Albemarle Corp, Livent Corp and other producers are scrambling to make more lithium, but some analysts worry the recent price jump will not spur a big enough expansion to meet a planned wave of new EV models by mid-decade.
Since January, General Motors Co, Ford Motor Co LG Energy Solution and SK Innovation Co, along with other automakers and battery parts manufacturers, have said they will spend billions of dollars on EV plants.
U.S. President Joe Biden has proposed spending $174bn to boost EV sales and infrastructure. The European Union has similar plans, part of a rush to catch up with global EV leader China.
Those moves have helped an index of lithium prices jump 59 percent since April 2020, according to data from Benchmark Mineral Intelligence, a commodity pricing provider.
The rising demand “reflects what feels like a real and fundamental turning point in our industry,” said Paul Graves, chief executive of Livent Corp, which supplies Tesla Inc. On Monday, it said it would more than double its annual lithium production to 115,000 tonnes.
Graves warned, though, that “it will be a challenge for the lithium industry to produce sufficient qualified material in the near and medium term.”
Albemarle, the world’s largest lithium producer, aims to double its production capacity to 175,000 tonnes by the end of the year when two construction projects are complete. Albemarle's Q1 profit beat expectations thanks to rising lithium prices.
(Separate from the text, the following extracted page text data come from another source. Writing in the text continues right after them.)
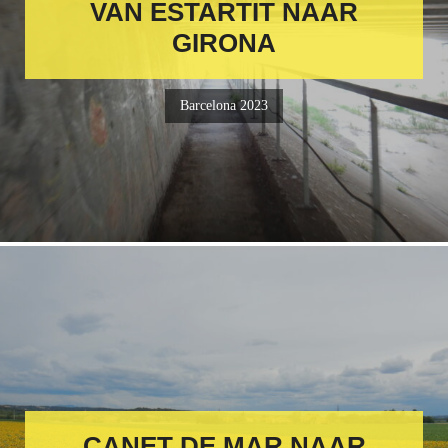
VAN ESTARTIT NAAR
GIRONA
Barcelona 2023
CANET DE MAR NAAR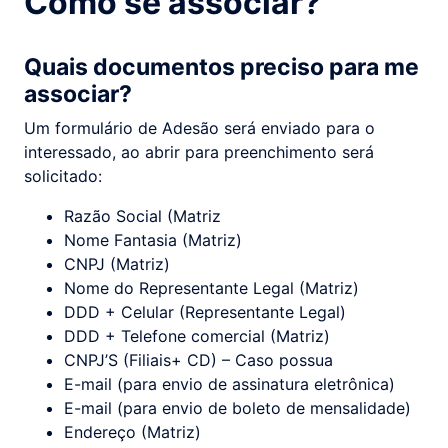
Como se associar?
Quais documentos preciso para me
associar?
Um formulário de Adesão será enviado para o
interessado, ao abrir para preenchimento será
solicitado:
Razão Social (Matriz
Nome Fantasia (Matriz)
CNPJ (Matriz)
Nome do Representante Legal (Matriz)
DDD + Celular (Representante Legal)
DDD + Telefone comercial (Matriz)
CNPJ’S (Filiais+ CD) – Caso possua
E-mail (para envio de assinatura eletrônica)
E-mail (para envio de boleto de mensalidade)
Endereço (Matriz)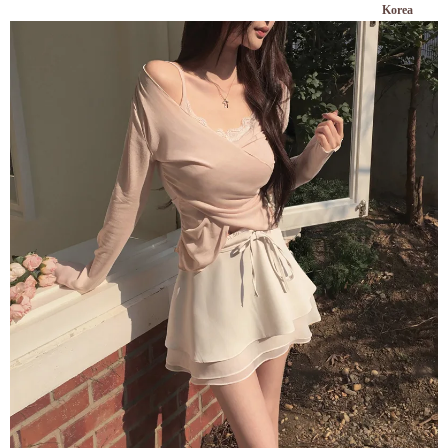
Korea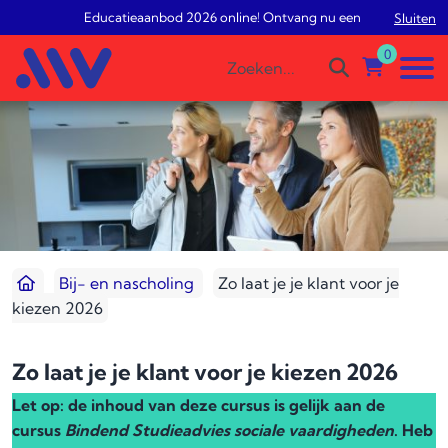
Educatieaanbod 2026 online! Ontvang nu een gratis studiead
Sluiten
0
Bij- en nascholing
Zo laat je je klant voor je
kiezen 2026
Zo laat je je klant voor je kiezen 2026
Let op: de inhoud van deze cursus is gelijk aan de
cursus
Bindend Studieadvies sociale vaardigheden
. Heb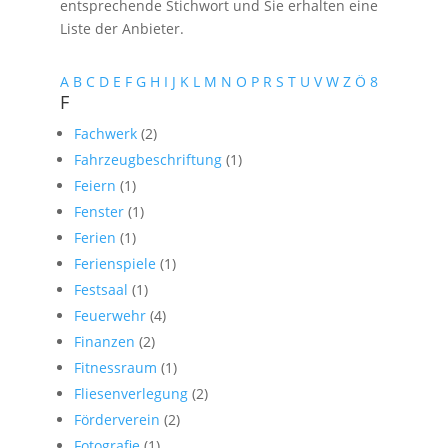
entsprechende Stichwort und Sie erhalten eine
Liste der Anbieter.
A
B
C
D
E
F
G
H
I
J
K
L
M
N
O
P
R
S
T
U
V
W
Z
Ö
8
F
Fachwerk
(2)
Fahrzeugbeschriftung
(1)
Feiern
(1)
Fenster
(1)
Ferien
(1)
Ferienspiele
(1)
Festsaal
(1)
Feuerwehr
(4)
Finanzen
(2)
Fitnessraum
(1)
Fliesenverlegung
(2)
Förderverein
(2)
Fotografie
(1)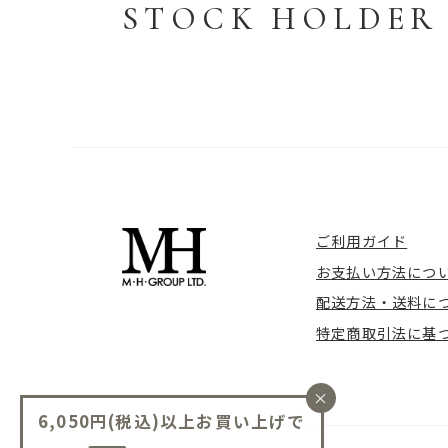
STOCK HOLDER
ご利用ガイド
お支払い方法につ
配送方法・送料に
特定商取引法に基
×
6,050円(税込)以上お買い上げで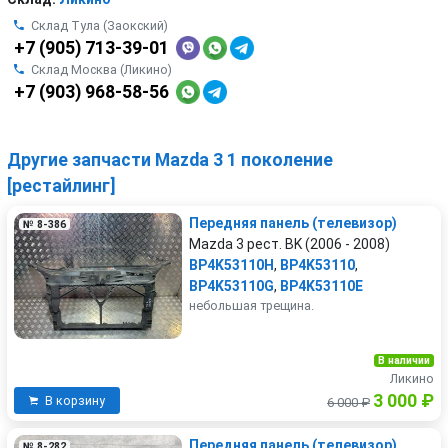
Склад Тула (Заокский)
+7 (905) 713-39-01
Склад Москва (Ликино)
+7 (903) 968-58-56
Другие запчасти Mazda 3 1 поколение
[рестайлинг]
Передняя панель (телевизор)
№ 8-386
Mazda 3 рест. BK (2006 - 2008)
BP4K53110H
,
BP4K53110
,
BP4K53110G
,
BP4K53110E
небольшая трещина.
В наличии
Ликино
3 000 ₽
В корзину
6 000 ₽
Передняя панель (телевизор)
№ 8-282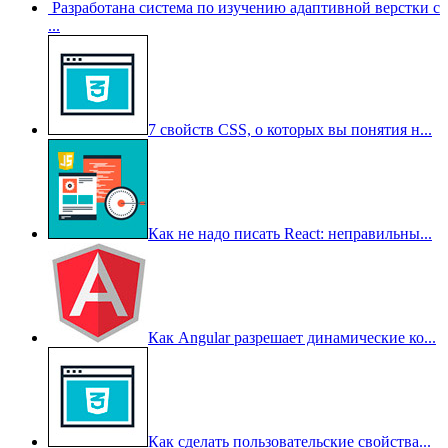
Разработана система по изучению адаптивной верстки с
...
7 свойств CSS, о которых вы понятия н...
Как не надо писать React: неправильны...
Как Angular разрешает динамические ко...
Как сделать пользовательские свойства...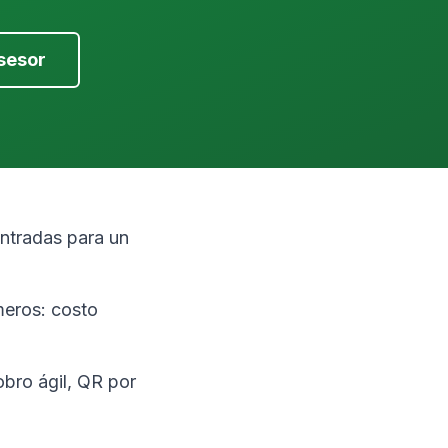
sesor
ntradas para un
meros: costo
obro ágil, QR por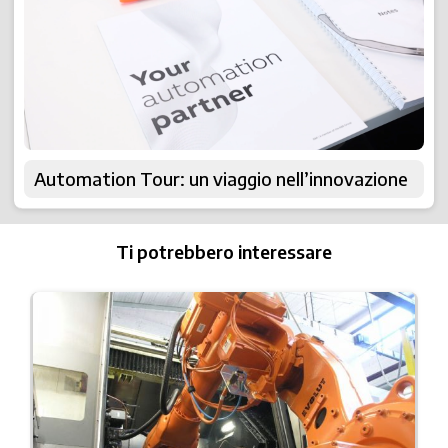
Automation Tour: un viaggio nell’innovazione
Ti potrebbero interessare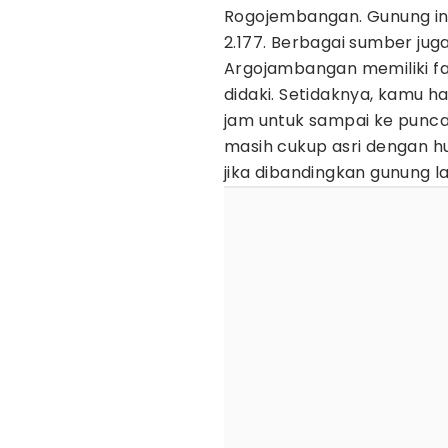
Rogojembangan. Gunung ini t
2.177. Berbagai sumber ju
Argojambangan memiliki fa
didaki. Setidaknya, kamu 
jam untuk sampai ke punca
masih cukup asri dengan h
jika dibandingkan gunung l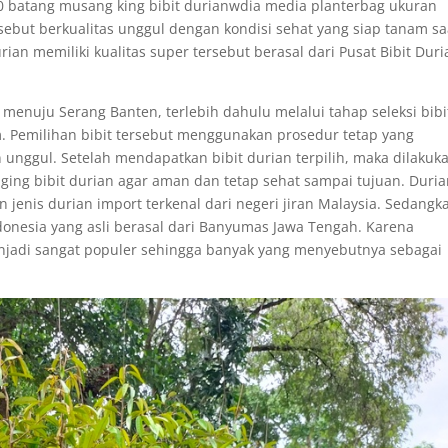
20 batang musang king bibit durianwdia media planterbag ukuran
rsebut berkualitas unggul dengan kondisi sehat yang siap tanam sa
urian memiliki kualitas super tersebut berasal dari Pusat Bibit Dur
enuju Serang Banten, terlebih dahulu melalui tahap seleksi bibi
am. Pemilihan bibit tersebut menggunakan prosedur tetap yang
 unggul. Setelah mendapatkan bibit durian terpilih, maka dilakuk
ging bibit durian agar aman dan tetap sehat sampai tujuan. Duri
jenis durian import terkenal dari negeri jiran Malaysia. Sedangk
donesia yang asli berasal dari Banyumas Jawa Tengah. Karena
jadi sangat populer sehingga banyak yang menyebutnya sebagai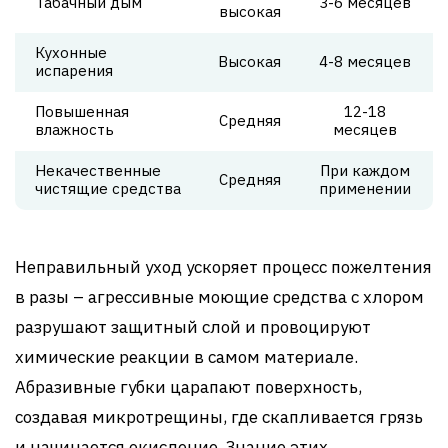
Табачный дым
3-6 месяцев
высокая
Кухонные
Высокая
4-8 месяцев
испарения
Повышенная
12-18
Средняя
влажность
месяцев
Некачественные
При каждом
Средняя
чистящие средства
применении
Неправильный уход ускоряет процесс пожелтения
в разы – агрессивные моющие средства с хлором
разрушают защитный слой и провоцируют
химические реакции в самом материале.
Абразивные губки царапают поверхность,
создавая микротрещины, где скапливается грязь
и начинается окисление. Знание этих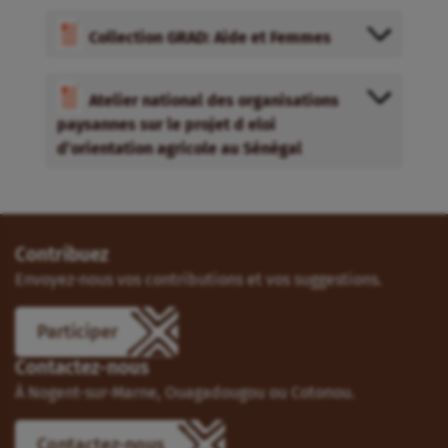
Collection GRAD: Aide et Femmes
Atelier national des organisations
paysannes sur le projet d eloi
d’orientation agricole au Sénégal
Contribuez
Envoyez-nous vos contributions et vos suggestions.
Participer
Contactez-nous
À Nogent-sur-Marne, Ouagadougou ou Cotonou.
Contactez-nous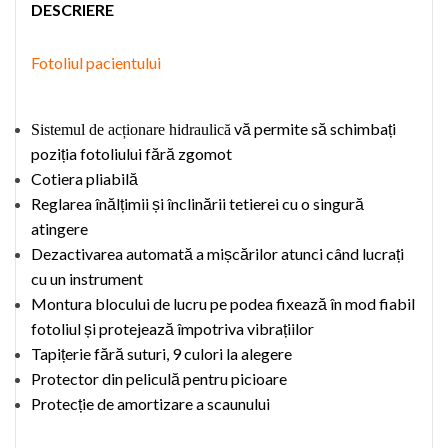
DESCRIERE
Fotoliul pacientului
vă permite să schimbați
Sistemul de acționare hidraulică
poziția
fotoliu
lui
fără zgomot
Cotiera
pliabilă
Reglarea înălțimii și înclinării tetierei cu o singură
atingere
Dezactivarea automată a mișcărilor atunci când lucrați
cu un instrument
M
ontur
a
blocului
de lucru pe podea fixează în mod fiabil
fotoliu
l și protejează împotriva vibrațiilor
Tapițerie fără su
t
ur
i
, 9 culori
la alegere
Protector
din peliculă
pentru picioare
Protecție de amortizare a scaunului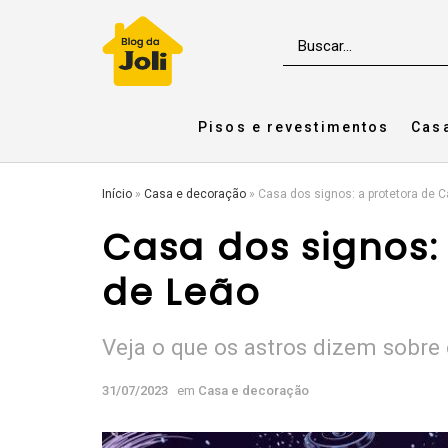
Pisos e revestimentos
Cas
Início
»
Casa e decoração
»
Casa dos signos: a protetora de 
Casa dos signos:
de Leão
Veja o que os astros dizem sobre
31/07/2023
em
Casa e decoração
Chile’s SQM, the No. 2 producer, said its goal to expand production of lithium carbonate by 71 percent to 120,000 tonnes should be complete by December.
Australia’s Orocobre is paying $1.4 billion for smaller rival Galaxy Resources, a strategy designed to boost scale and help it grow faster in regions closer to customers.
“The next few years are going to be critical in terms of whether there’s enough available lithium supply, and that’s why you’re starting to see commodity prices start to ramp,” said Chris Berry, an independent lithium industry consultant.
The price gains helped Albemarle and other major producers, including China’s Ganfeng Lithium Co and SQM, post big gains in first-quarter profit and boost forecasts for the year.
Even China’s Tianqi Lithium Corp, saddled with debt due to years of low lithium prices, signaled that recovering demand should help it swing to a profit this year.
Forecasts call for demand for the white metals to surge from about 320,000 tonnes annually last year to more than 1 million tonnes annually by 2025, when many automakers plan to launch new EV fleets, according to Benchmark.
Still, demand is expected to outstrip supply in 2025 by more than 200,000 tonnes, so lithium prices may need to rise to encourage producers to build more mines. That could boost the prices consumers pay for EVs. “Companies across the lithium-ion supply chain are in the best position they’ve been in for the last 5 years,” said Pedro Palandrani of the Global X Lithium & Battery Technology ETF , which has doubled in value in the past year.